◆ WHAT YOU ARE ASKED TO DO
Each line in the data must be reproduced as written, except for any picture.

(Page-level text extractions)
--------------------
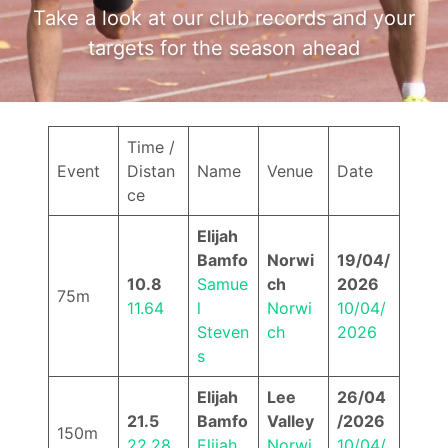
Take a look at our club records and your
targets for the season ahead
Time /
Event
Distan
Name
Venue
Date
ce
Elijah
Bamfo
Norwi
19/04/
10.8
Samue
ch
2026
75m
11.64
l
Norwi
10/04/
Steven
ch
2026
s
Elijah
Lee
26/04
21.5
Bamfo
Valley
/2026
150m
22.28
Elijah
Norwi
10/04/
--------------------
◆ SOLUTION FOR THIS PROBLEM
Take a look at our club records and your
targets for the season ahead
Time /
Event
Distan
Name
Venue
Date
ce
Elijah
Bamfo
Norwi
19/04/
10.8
Samue
ch
2026
75m
11.64
l
Norwi
10/04/
Steven
ch
2026
s
Elijah
Lee
26/04
21.5
Bamfo
Valley
/2026
150m
22.28
Elijah
Norwi
10/04/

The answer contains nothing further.